§ **Task objective**: In the material below, list every line carrying the string "kann".
▬▬▬
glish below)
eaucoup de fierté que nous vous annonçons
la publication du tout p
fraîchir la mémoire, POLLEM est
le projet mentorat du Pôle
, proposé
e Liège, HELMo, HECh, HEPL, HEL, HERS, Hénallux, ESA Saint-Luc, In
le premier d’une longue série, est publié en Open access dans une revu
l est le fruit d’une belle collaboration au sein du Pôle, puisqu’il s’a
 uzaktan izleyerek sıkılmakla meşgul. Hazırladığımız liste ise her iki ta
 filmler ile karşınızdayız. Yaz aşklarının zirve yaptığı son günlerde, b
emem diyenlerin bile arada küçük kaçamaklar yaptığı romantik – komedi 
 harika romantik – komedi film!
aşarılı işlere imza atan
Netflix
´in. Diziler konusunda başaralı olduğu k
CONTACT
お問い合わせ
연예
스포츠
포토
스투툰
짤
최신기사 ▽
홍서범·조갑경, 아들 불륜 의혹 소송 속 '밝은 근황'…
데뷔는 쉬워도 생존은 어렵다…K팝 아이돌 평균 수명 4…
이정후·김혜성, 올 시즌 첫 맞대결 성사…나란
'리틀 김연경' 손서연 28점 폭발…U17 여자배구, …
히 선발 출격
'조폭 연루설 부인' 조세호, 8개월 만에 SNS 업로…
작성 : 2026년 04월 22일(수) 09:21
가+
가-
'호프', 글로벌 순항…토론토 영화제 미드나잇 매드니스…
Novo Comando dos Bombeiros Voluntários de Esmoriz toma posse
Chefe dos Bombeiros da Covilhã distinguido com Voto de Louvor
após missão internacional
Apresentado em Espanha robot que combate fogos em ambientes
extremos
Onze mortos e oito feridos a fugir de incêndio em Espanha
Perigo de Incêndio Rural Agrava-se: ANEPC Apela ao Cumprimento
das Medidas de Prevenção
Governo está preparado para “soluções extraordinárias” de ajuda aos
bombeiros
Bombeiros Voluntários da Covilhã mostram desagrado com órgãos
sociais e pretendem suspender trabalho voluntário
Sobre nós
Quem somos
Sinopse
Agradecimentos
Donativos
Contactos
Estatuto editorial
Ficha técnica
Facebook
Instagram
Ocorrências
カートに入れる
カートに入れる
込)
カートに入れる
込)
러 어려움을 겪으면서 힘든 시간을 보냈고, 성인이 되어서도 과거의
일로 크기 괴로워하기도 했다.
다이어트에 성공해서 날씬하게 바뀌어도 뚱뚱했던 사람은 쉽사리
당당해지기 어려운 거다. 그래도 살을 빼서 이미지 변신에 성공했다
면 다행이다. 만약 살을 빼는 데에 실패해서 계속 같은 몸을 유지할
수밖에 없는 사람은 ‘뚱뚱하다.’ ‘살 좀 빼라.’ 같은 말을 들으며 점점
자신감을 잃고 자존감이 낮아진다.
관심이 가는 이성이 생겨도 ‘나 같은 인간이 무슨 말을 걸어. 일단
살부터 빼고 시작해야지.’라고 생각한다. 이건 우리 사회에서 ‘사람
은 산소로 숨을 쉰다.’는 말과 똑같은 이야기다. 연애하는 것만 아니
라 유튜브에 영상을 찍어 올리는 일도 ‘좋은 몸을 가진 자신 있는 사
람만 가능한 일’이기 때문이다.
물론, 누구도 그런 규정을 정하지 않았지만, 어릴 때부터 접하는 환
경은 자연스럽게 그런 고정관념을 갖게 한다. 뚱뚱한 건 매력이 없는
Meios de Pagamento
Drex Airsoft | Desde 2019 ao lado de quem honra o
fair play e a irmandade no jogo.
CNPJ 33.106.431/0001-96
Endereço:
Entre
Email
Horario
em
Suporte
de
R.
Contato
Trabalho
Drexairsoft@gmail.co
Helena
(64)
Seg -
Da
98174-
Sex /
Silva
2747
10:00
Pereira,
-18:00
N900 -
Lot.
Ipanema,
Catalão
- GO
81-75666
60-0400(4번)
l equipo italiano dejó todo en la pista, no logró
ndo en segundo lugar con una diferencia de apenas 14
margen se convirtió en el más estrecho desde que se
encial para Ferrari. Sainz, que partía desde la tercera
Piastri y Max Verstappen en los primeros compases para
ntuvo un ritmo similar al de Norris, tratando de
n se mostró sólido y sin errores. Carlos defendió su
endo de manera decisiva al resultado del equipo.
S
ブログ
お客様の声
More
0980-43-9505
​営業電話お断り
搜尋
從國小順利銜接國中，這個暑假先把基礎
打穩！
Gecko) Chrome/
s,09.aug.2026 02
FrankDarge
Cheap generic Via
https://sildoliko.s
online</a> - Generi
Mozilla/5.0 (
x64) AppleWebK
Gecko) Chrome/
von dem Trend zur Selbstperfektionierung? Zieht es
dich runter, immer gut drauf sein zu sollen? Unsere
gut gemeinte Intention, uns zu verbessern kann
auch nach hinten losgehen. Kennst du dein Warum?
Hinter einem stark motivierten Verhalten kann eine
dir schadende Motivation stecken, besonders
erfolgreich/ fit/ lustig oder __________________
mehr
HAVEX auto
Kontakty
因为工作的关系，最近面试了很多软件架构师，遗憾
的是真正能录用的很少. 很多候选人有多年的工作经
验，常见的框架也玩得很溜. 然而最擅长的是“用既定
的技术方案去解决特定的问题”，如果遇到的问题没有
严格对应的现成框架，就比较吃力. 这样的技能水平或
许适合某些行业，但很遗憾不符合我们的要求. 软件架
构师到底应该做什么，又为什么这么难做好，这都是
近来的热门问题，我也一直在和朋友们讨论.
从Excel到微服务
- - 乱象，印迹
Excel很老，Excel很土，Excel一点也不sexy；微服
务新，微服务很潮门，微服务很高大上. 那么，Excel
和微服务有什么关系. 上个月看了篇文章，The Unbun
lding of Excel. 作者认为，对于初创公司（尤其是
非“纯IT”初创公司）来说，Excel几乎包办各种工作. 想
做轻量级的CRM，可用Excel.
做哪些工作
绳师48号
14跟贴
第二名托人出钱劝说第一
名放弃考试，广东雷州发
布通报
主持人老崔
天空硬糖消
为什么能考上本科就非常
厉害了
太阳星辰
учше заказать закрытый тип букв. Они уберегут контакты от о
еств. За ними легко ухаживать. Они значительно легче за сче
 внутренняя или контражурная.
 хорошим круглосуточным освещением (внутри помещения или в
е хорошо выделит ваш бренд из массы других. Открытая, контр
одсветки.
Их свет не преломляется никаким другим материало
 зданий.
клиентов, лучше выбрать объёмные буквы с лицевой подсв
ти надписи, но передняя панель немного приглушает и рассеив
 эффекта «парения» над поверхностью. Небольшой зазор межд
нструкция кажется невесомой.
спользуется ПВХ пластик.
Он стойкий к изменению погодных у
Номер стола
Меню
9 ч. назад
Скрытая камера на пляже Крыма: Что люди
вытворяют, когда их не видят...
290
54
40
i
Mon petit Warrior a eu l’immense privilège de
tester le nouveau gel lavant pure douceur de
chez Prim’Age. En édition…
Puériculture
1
▬▬▬
§ **Task result**:
gut gemeinte Intention, uns zu verbessern kann
Hinter einem stark motivierten Verhalten kann eine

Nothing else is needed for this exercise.